また、ネット上の音声が使えないというアクシデントはあったものの、サポーターの方に手伝ってもらい、生の声を音声代わりに使ったのも、学習者にとっては、リアルでよかった。鹿児島弁も入り、きっと学習者には馴染みの日本語だったかもしれないと思うと、時にはこういうリアルな仕掛けも大切だと感じる。

学習支援の田中さん(法経社会学科地域社会コース)
今回は直子先生の一斉授業という今までと違う新しいスタイルでの日本語教室だった。
主な内容は動詞の活用で、日本語が母国語であるサポーター側も真剣に説明を聞いていた。サポーター側も母国語話者として日本語を話し使うことができていても説明が難しいことをここ数回の日本語教室で強く実感する中、今回の授業はサポーターも学習者も共に日本語を学ぶ機会になったと思う。1時間30分という限られた時間の使い方を毎度考えさせられるが、どの形態でも笑顔が絶えず楽しみながら学んでいるように見える。
今回のみ時間帯が変動し、(毎度のことではあるが)どのくらい人が来るだろうと少し不安だったが、前回見かけた学習者達が継続して足を運び続けてくれていることに嬉しさを感じる。
学習者それぞれのニーズがあり、サポーターも其々思い考えることがある中、引き続き「どうしたらいいだろうか」を話し合いながら大崎町での日本語教室をつくりあげていきたい。

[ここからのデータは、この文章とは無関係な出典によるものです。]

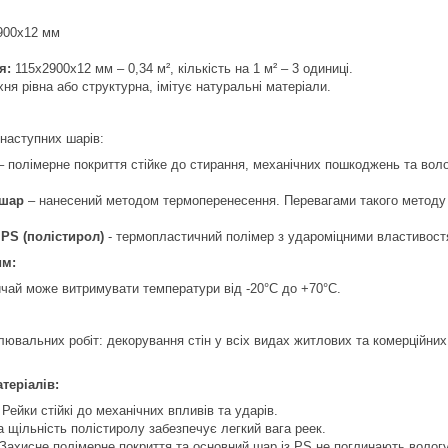
900х12 мм
я:
115х2900х12 мм – 0,34 м², кількість на 1 м² – 3 одиниці.
ня рівна або структурна, імітує натуральні матеріали.
наступних шарів:
 полімерне покриття стійке до стирання, механічних пошкоджень та волог
 шар
– нанесений методом термоперенесення. Перевагами такого методу є: 
PS (полістирол)
- термопластичний полімер з удароміцними властивост
им:
ичай може витримувати температури від -20°C до +70°C.
лювальних робіт: декорування стін у всіх видах житлових та комерційних
теріалів:
Рейки стійкі до механічних впливів та ударів.
 щільність полістиролу забезпечує легкий вага реек.
Захисне полімерне покриття та основний шар із PS не поглинають вологу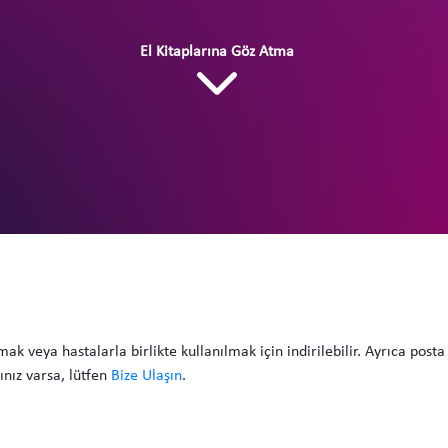
El Kitaplarına Göz Atma
ak veya hastalarla birlikte kullanılmak için indirilebilir. Ayrıca posta
cınız varsa, lütfen
Bize Ulaşın
.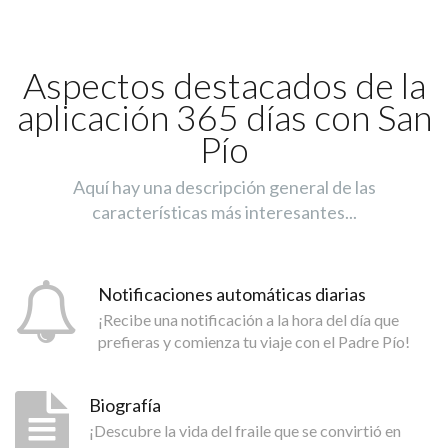
Aspectos destacados de la
aplicación 365 días con San
Pío
Aquí hay una descripción general de las
características más interesantes...
Notificaciones automáticas diarias
¡Recibe una notificación a la hora del día que
prefieras y comienza tu viaje con el Padre Pío!
Biografía
¡Descubre la vida del fraile que se convirtió en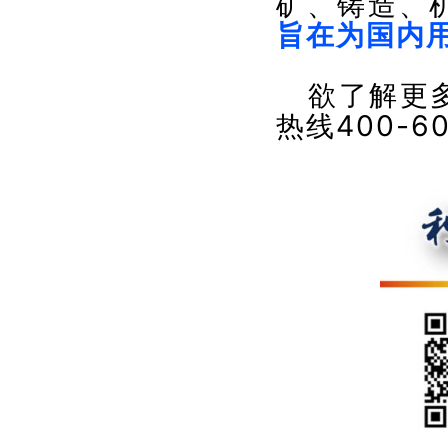
矿、铸造、
旨在为国内
欲了解更
400-60
热线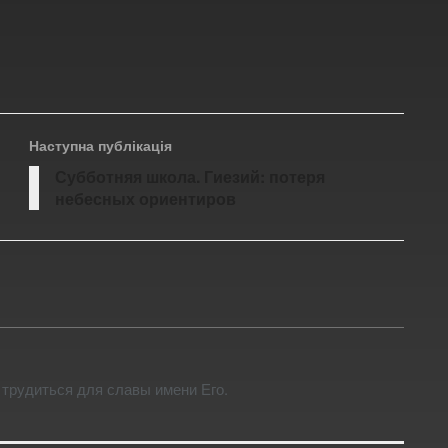
Наступна публікація
Субботняя школа. Гиезий: потеря
небесных ориентиров
 трудиться для славы имени Его.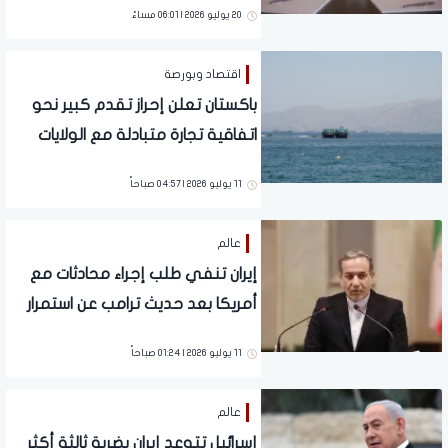
20 يوليو 2026 | 06:01 مساءً
اقتصاد وبورصة
باكستان تعلن إحراز تقدم كبير نحو
اتفاقية تجارة متبادلة مع الولايات
المتحدة
11 يوليو 2026 | 04:57 صباحاً
عالم
إيران تنفي طلب إجراء محادثات مع
أمريكا بعد حديث ترامب عن استمرار
المفاوضات
11 يوليو 2026 | 01:24 صباحاً
عالم
إسرائيل تتوعد إيران بضربة ثالثة أكثر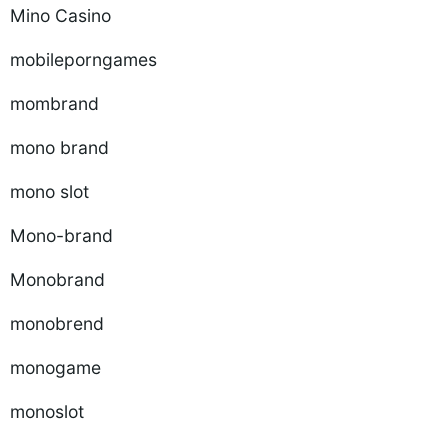
Mino Casino
mobileporngames
mombrand
mono brand
mono slot
Mono-brand
Monobrand
monobrend
monogame
monoslot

ボランティアの渡邉さん(人文学科多元地域文化コース)
日本語を話せても細かい文法や教え方までは知らなかったので、一斉授業の形は「文法ちゃんと教えられるかな」という不安解消になるとともに私も勉強になりました。私が今回練習や意味の確認の際に担当した学習者は英語がわかる方だったので、時々英語を交えながら確認し、学習者の理解をちゃんと感じることができました。今回学んだ例文の中に「日本語はどうですか?」という質問文があり、私が学習者に聞くと「面白いです」と答えてくれました。「むずかしい」と答えると思っていたので意外で、新たな言語を身につけることを楽しく感じているのかなと思いました。また、文法活用の練習の際も間違いを恐れることなく発言しているのを見て、私もこの積極性を見習わないといけないと思いました。